### WORK TASK:
A single number is wanted: how many lines of the data below include the string "Ūkininko"?

### SOURCE MATERIAL:
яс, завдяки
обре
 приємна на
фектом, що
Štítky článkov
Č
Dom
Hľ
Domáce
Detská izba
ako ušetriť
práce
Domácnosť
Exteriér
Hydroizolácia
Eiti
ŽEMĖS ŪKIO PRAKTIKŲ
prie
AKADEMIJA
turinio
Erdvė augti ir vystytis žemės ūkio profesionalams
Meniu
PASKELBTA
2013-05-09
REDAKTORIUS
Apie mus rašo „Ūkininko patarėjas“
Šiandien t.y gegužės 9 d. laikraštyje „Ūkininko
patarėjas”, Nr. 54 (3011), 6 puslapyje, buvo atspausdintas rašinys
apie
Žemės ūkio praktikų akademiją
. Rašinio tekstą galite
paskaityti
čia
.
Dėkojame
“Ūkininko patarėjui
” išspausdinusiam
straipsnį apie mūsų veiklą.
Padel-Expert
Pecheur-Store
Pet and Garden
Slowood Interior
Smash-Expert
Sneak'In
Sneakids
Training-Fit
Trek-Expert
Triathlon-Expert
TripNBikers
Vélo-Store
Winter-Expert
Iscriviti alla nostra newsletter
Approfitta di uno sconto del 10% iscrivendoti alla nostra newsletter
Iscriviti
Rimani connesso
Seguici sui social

--

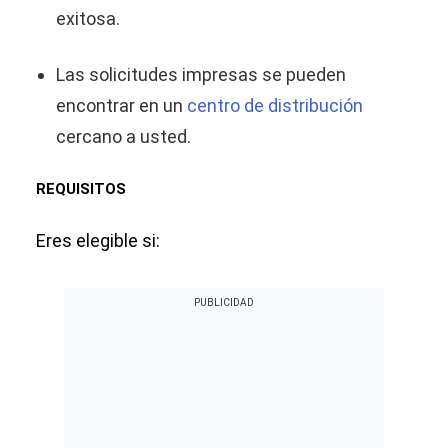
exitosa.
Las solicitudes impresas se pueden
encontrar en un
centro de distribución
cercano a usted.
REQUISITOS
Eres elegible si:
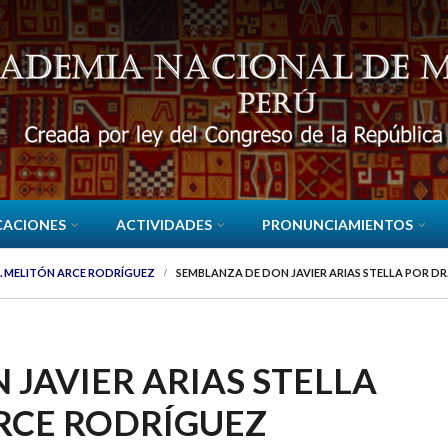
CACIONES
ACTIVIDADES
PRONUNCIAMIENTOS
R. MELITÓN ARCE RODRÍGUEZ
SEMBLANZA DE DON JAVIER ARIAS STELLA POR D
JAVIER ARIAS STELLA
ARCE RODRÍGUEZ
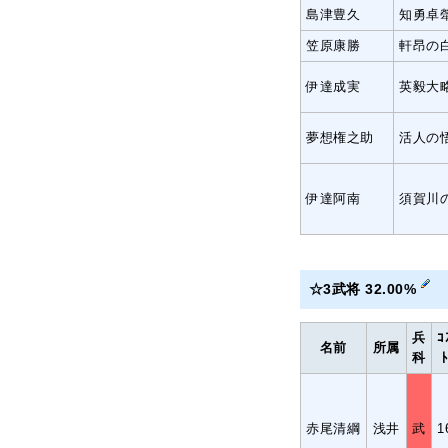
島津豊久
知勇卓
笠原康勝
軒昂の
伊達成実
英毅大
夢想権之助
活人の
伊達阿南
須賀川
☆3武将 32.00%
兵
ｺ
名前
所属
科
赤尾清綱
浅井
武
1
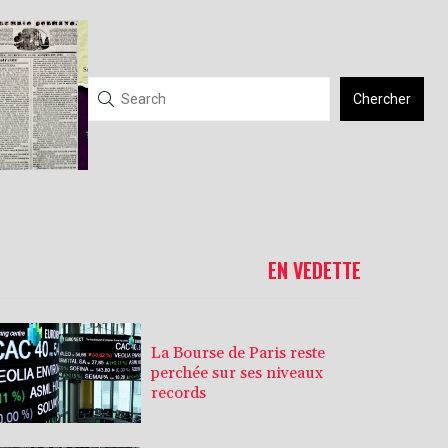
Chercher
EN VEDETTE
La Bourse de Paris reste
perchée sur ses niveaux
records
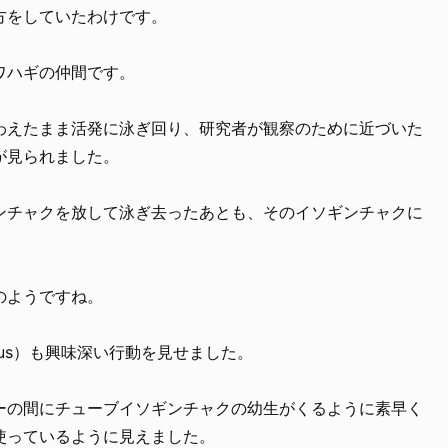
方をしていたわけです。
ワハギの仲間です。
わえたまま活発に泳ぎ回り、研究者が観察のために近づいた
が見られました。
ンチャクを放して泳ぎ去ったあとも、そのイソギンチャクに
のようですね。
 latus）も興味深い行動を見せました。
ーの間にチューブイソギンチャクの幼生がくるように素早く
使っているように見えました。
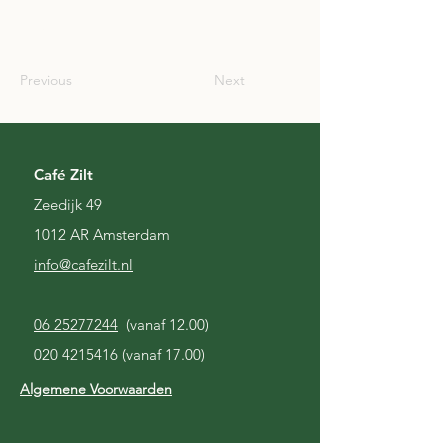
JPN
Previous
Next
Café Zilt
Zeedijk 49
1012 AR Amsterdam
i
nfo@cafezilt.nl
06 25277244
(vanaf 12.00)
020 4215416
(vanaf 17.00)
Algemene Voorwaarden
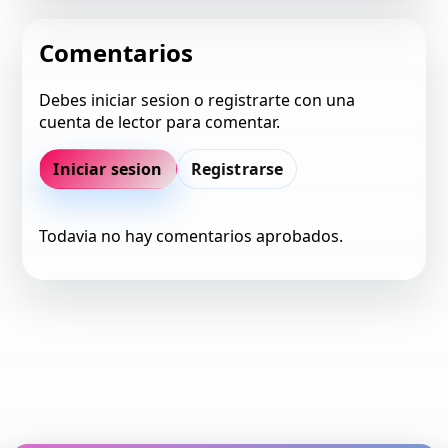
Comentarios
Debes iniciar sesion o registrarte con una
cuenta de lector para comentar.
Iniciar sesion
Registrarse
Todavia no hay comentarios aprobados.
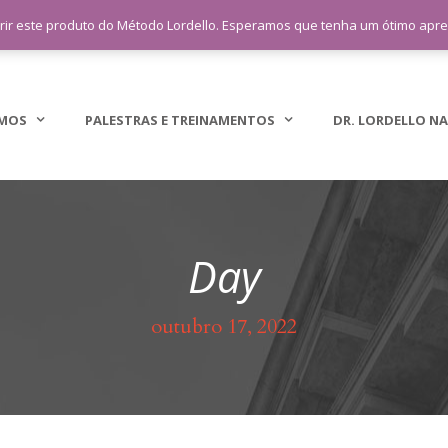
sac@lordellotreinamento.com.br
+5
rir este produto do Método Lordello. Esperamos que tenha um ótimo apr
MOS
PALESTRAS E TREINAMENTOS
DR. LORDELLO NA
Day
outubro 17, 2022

### OUTPUT BELOW:
3